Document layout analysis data
- - -
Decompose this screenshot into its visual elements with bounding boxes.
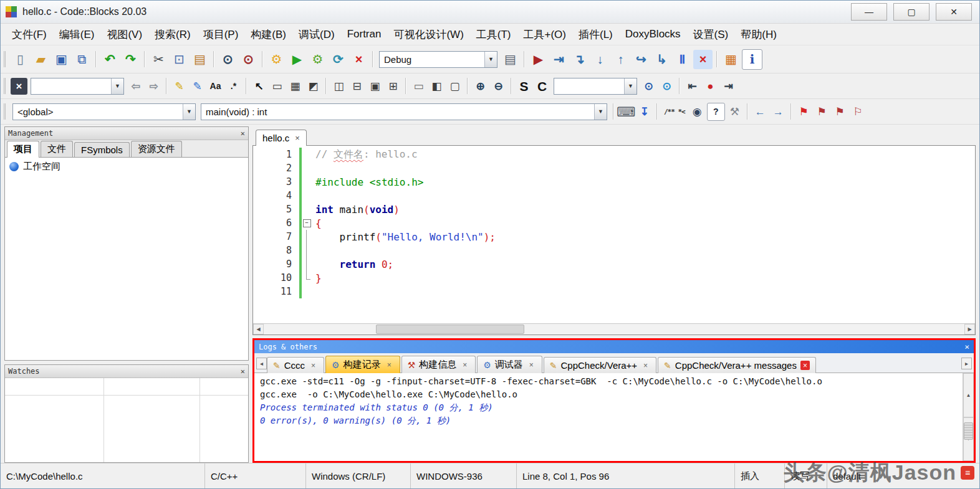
symbol-filter-select[interactable]: ▼ <box>554 78 637 95</box>
incremental-search-input[interactable]: ▼ <box>31 78 124 95</box>
chevron-down-icon[interactable]: ▼ <box>594 104 607 120</box>
next-bookmark-icon[interactable]: ⚑ <box>832 103 848 120</box>
stop-debugger-icon[interactable]: × <box>693 50 713 69</box>
browse-forward-icon[interactable]: → <box>770 103 787 120</box>
management-tab[interactable]: 项目 <box>7 141 39 158</box>
run-icon[interactable]: ▶ <box>287 50 307 69</box>
grid-sizer-icon[interactable]: ▦ <box>287 78 304 95</box>
jump-forward-icon[interactable]: ⇥ <box>720 78 737 95</box>
highlight-pen-icon[interactable]: ✎ <box>171 78 188 95</box>
menu-item[interactable]: 视图(V) <box>100 27 148 42</box>
chevron-down-icon[interactable]: ▼ <box>111 78 123 94</box>
project-tree[interactable]: 工作空间 <box>5 158 248 360</box>
match-case-icon[interactable]: Aa <box>207 78 224 95</box>
close-icon[interactable]: ✕ <box>241 367 245 376</box>
clear-search-icon[interactable]: × <box>11 78 27 95</box>
copy-icon[interactable]: ⊡ <box>170 50 189 69</box>
scrollbar-thumb[interactable] <box>376 325 524 334</box>
close-icon[interactable]: × <box>309 361 318 370</box>
keyboard-icon[interactable]: ⌨ <box>618 103 635 120</box>
chevron-down-icon[interactable]: ▼ <box>624 78 637 94</box>
prev-occurrence-icon[interactable]: ⇦ <box>127 78 144 95</box>
open-include-icon[interactable]: ⊙ <box>658 78 675 95</box>
logs-tab[interactable]: ✎Cccc× <box>267 357 324 373</box>
doxygen-comment-icon[interactable]: /** *< <box>661 103 688 120</box>
menu-item[interactable]: DoxyBlocks <box>619 28 687 40</box>
run-to-cursor-icon[interactable]: ⇥ <box>549 50 569 69</box>
undo-icon[interactable]: ↶ <box>100 50 120 69</box>
function-select[interactable]: main(void) : int▼ <box>201 103 607 120</box>
save-icon[interactable]: ▣ <box>52 50 71 69</box>
doxygen-extract-icon[interactable]: ↧ <box>636 103 653 120</box>
new-file-icon[interactable]: ▯ <box>11 50 30 69</box>
help-icon[interactable]: ? <box>707 103 725 121</box>
info-window-icon[interactable]: ℹ <box>742 49 762 70</box>
menu-item[interactable]: 搜索(R) <box>148 27 197 42</box>
menu-item[interactable]: 工具+(O) <box>517 27 572 42</box>
next-line-icon[interactable]: ↴ <box>570 50 589 69</box>
show-sizers-icon[interactable]: S <box>516 78 532 95</box>
build-target-select[interactable]: Debug▼ <box>379 51 497 68</box>
tree-item-workspace[interactable]: 工作空间 <box>9 161 244 173</box>
watches-grid[interactable] <box>5 378 248 462</box>
management-tab[interactable]: FSymbols <box>74 142 130 157</box>
code-editor[interactable]: 1// 文件名: hello.c23#include <stdio.h>45in… <box>252 145 976 335</box>
panel-icon[interactable]: ▢ <box>446 78 463 95</box>
replace-icon[interactable]: ⊙ <box>239 50 258 69</box>
menu-item[interactable]: 构建(B) <box>244 27 292 42</box>
minimize-button[interactable]: — <box>851 3 887 21</box>
menu-item[interactable]: 可视化设计(W) <box>387 27 469 42</box>
logs-tab[interactable]: ⚙调试器× <box>477 356 542 373</box>
menu-item[interactable]: 设置(S) <box>687 27 735 42</box>
maximize-button[interactable]: ▢ <box>893 3 930 21</box>
globe-icon[interactable]: ◉ <box>689 103 706 120</box>
window-widget-icon[interactable]: ▭ <box>269 78 286 95</box>
code-area[interactable]: 1// 文件名: hello.c23#include <stdio.h>45in… <box>253 146 975 323</box>
menu-item[interactable]: 调试(D) <box>292 27 341 42</box>
menu-item[interactable]: 插件(L) <box>572 27 619 42</box>
vbox-sizer-icon[interactable]: ⊟ <box>348 78 365 95</box>
logs-tab[interactable]: ✎CppCheck/Vera++ messages× <box>658 357 816 373</box>
management-tab[interactable]: 文件 <box>41 141 73 157</box>
menu-item[interactable]: 编辑(E) <box>53 27 101 42</box>
spacer-icon[interactable]: ▭ <box>410 78 427 95</box>
close-icon[interactable]: × <box>295 133 300 143</box>
record-position-icon[interactable]: ● <box>702 78 719 95</box>
menu-item[interactable]: 文件(F) <box>6 27 53 42</box>
tab-scroll-right-button[interactable]: ▸ <box>961 358 972 369</box>
paste-icon[interactable]: ▤ <box>190 50 209 69</box>
debugging-windows-icon[interactable]: ▦ <box>721 50 741 69</box>
logs-vertical-scrollbar[interactable]: ▲ ▼ <box>963 373 974 461</box>
step-out-icon[interactable]: ↑ <box>611 50 630 69</box>
close-icon[interactable]: × <box>964 342 969 351</box>
logs-tab[interactable]: ⚒构建信息× <box>401 356 476 373</box>
break-debugger-icon[interactable]: Ⅱ <box>673 50 692 69</box>
browse-back-icon[interactable]: ← <box>752 103 769 120</box>
build-icon[interactable]: ⚙ <box>267 50 286 69</box>
cut-icon[interactable]: ✂ <box>149 50 168 69</box>
menu-item[interactable]: Fortran <box>341 28 388 40</box>
toggle-bookmark-icon[interactable]: ⚑ <box>795 103 812 120</box>
wrench-icon[interactable]: ⚒ <box>726 103 743 120</box>
show-containers-icon[interactable]: C <box>534 78 550 95</box>
open-file-icon[interactable]: ▰ <box>31 50 50 69</box>
find-icon[interactable]: ⊙ <box>218 50 238 69</box>
zoom-out-icon[interactable]: ⊖ <box>490 78 507 95</box>
search-symbol-icon[interactable]: ⊙ <box>640 78 657 95</box>
scroll-right-button[interactable]: ▶ <box>964 324 975 335</box>
build-and-run-icon[interactable]: ⚙ <box>308 50 327 69</box>
staticbox-sizer-icon[interactable]: ▣ <box>367 78 383 95</box>
prev-bookmark-icon[interactable]: ⚑ <box>814 103 830 120</box>
menu-item[interactable]: 项目(P) <box>197 27 245 42</box>
next-occurrence-icon[interactable]: ⇨ <box>145 78 162 95</box>
rebuild-icon[interactable]: ⟳ <box>329 50 348 69</box>
split-panel-icon[interactable]: ◩ <box>305 78 322 95</box>
logs-tab[interactable]: ✎CppCheck/Vera++× <box>544 357 656 373</box>
menu-item[interactable]: 帮助(H) <box>734 27 783 42</box>
jump-back-icon[interactable]: ⇤ <box>684 78 701 95</box>
regex-icon[interactable]: .* <box>225 78 242 95</box>
selected-text-pen-icon[interactable]: ✎ <box>189 78 206 95</box>
redo-icon[interactable]: ↷ <box>121 50 140 69</box>
editor-horizontal-scrollbar[interactable]: ◀ ▶ <box>253 323 975 335</box>
logs-tab[interactable]: ⚙构建记录× <box>325 356 400 373</box>
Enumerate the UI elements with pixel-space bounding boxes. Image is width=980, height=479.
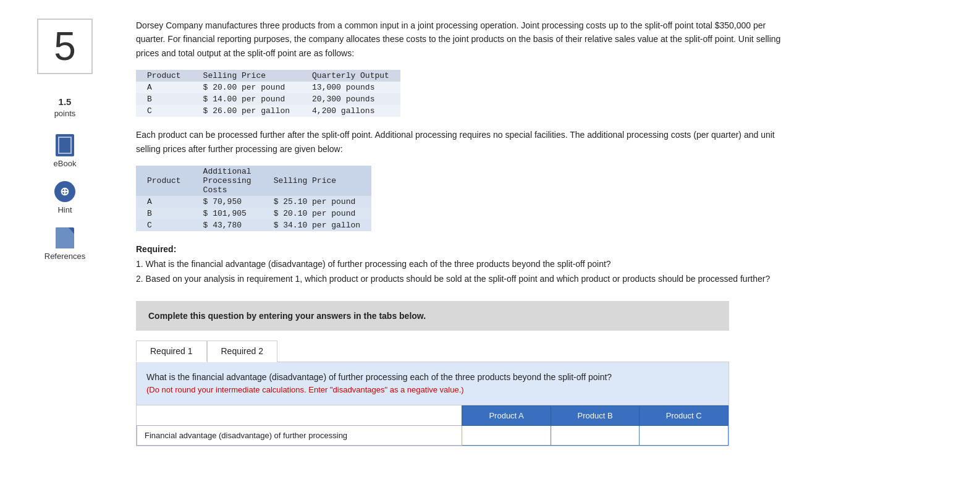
t1r3-output: 4,200 gallons (301, 105, 400, 117)
answer-row-label: Financial advantage (disadvantage) of fu… (137, 425, 462, 445)
table-row: B $ 101,905 $ 20.10 per pound (136, 208, 371, 219)
sidebar-tools: eBook ⊕ Hint References (44, 134, 85, 261)
answer-input-product-c-cell[interactable] (640, 425, 729, 445)
table-row: A $ 20.00 per pound 13,000 pounds (136, 82, 400, 93)
tab-instruction-block: What is the financial advantage (disadva… (137, 362, 729, 405)
tab-required-2[interactable]: Required 2 (207, 341, 278, 362)
references-label: References (44, 252, 85, 261)
t1r2-price: $ 14.00 per pound (192, 93, 301, 105)
hint-icon-wrapper: ⊕ (54, 180, 76, 203)
t2r2-price: $ 20.10 per pound (263, 208, 371, 219)
answer-header-product-a: Product A (462, 405, 551, 425)
products-table-2: Product Additional Processing Costs Sell… (136, 166, 371, 231)
ebook-tool[interactable]: eBook (54, 134, 77, 168)
tabs-row: Required 1 Required 2 (136, 341, 729, 362)
t2r1-price: $ 25.10 per pound (263, 196, 371, 208)
hint-label: Hint (57, 205, 72, 214)
required-item-2: 2. Based on your analysis in requirement… (136, 272, 785, 287)
t1r3-product: C (136, 105, 192, 117)
table-row: B $ 14.00 per pound 20,300 pounds (136, 93, 400, 105)
tab-required-1-label: Required 1 (150, 346, 193, 356)
references-icon (56, 227, 74, 248)
points-text: points (54, 108, 76, 119)
table1-header-quarterly-output: Quarterly Output (301, 70, 400, 82)
points-display: 1.5 points (54, 95, 76, 119)
t2r3-costs: $ 43,780 (192, 219, 263, 231)
t1r1-product: A (136, 82, 192, 93)
ebook-label: eBook (54, 159, 77, 168)
table-row: A $ 70,950 $ 25.10 per pound (136, 196, 371, 208)
t2r3-price: $ 34.10 per gallon (263, 219, 371, 231)
table1-header-selling-price: Selling Price (192, 70, 301, 82)
required-item-1: 1. What is the financial advantage (disa… (136, 257, 785, 272)
t1r2-output: 20,300 pounds (301, 93, 400, 105)
ebook-icon-wrapper (54, 134, 76, 156)
answer-table-empty-header (137, 405, 462, 425)
tab-required-1[interactable]: Required 1 (136, 341, 207, 362)
complete-instruction-box: Complete this question by entering your … (136, 301, 729, 331)
answer-header-product-c: Product C (640, 405, 729, 425)
tab-instruction-text: What is the financial advantage (disadva… (146, 371, 719, 384)
table-row: C $ 26.00 per gallon 4,200 gallons (136, 105, 400, 117)
required-label: Required: (136, 242, 785, 257)
intro-paragraph: Dorsey Company manufactures three produc… (136, 19, 785, 60)
t1r1-price: $ 20.00 per pound (192, 82, 301, 93)
answer-input-product-b[interactable] (555, 431, 636, 440)
table-row: C $ 43,780 $ 34.10 per gallon (136, 219, 371, 231)
t1r3-price: $ 26.00 per gallon (192, 105, 301, 117)
t2r3-product: C (136, 219, 192, 231)
required-section: Required: 1. What is the financial advan… (136, 242, 785, 286)
question-number-box: 5 (37, 19, 93, 74)
t2r2-costs: $ 101,905 (192, 208, 263, 219)
references-icon-wrapper (54, 227, 76, 249)
tab-instruction-note: (Do not round your intermediate calculat… (146, 384, 719, 396)
question-number: 5 (54, 23, 76, 69)
hint-icon: ⊕ (54, 181, 75, 202)
references-tool[interactable]: References (44, 227, 85, 261)
t2r2-product: B (136, 208, 192, 219)
table-row: Financial advantage (disadvantage) of fu… (137, 425, 729, 445)
table2-header-selling-price: Selling Price (263, 166, 371, 196)
answer-input-product-c[interactable] (643, 431, 724, 440)
tab-content-area: What is the financial advantage (disadva… (136, 362, 729, 446)
answer-input-product-b-cell[interactable] (551, 425, 640, 445)
answer-input-product-a-cell[interactable] (462, 425, 551, 445)
answer-input-product-a[interactable] (466, 431, 547, 440)
answer-header-product-b: Product B (551, 405, 640, 425)
t1r2-product: B (136, 93, 192, 105)
table2-header-product: Product (136, 166, 192, 196)
table2-header-additional-costs: Additional Processing Costs (192, 166, 263, 196)
t1r1-output: 13,000 pounds (301, 82, 400, 93)
products-table-1: Product Selling Price Quarterly Output A… (136, 70, 400, 117)
complete-instruction-text: Complete this question by entering your … (148, 311, 426, 321)
points-value: 1.5 (54, 95, 76, 108)
t2r1-product: A (136, 196, 192, 208)
answer-table: Product A Product B Product C Financial … (137, 405, 729, 446)
main-content: Dorsey Company manufactures three produc… (130, 12, 980, 467)
tab-required-2-label: Required 2 (221, 346, 264, 356)
sidebar: 5 1.5 points eBook ⊕ Hint (0, 12, 130, 467)
hint-tool[interactable]: ⊕ Hint (54, 180, 76, 214)
ebook-icon (56, 134, 74, 156)
section2-text: Each product can be processed further af… (136, 128, 785, 156)
table1-header-product: Product (136, 70, 192, 82)
t2r1-costs: $ 70,950 (192, 196, 263, 208)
- - -
| Work instructions |
How many of the lines above hold the word "occurrence"? State that number and nothing else.

| Result of this task |
2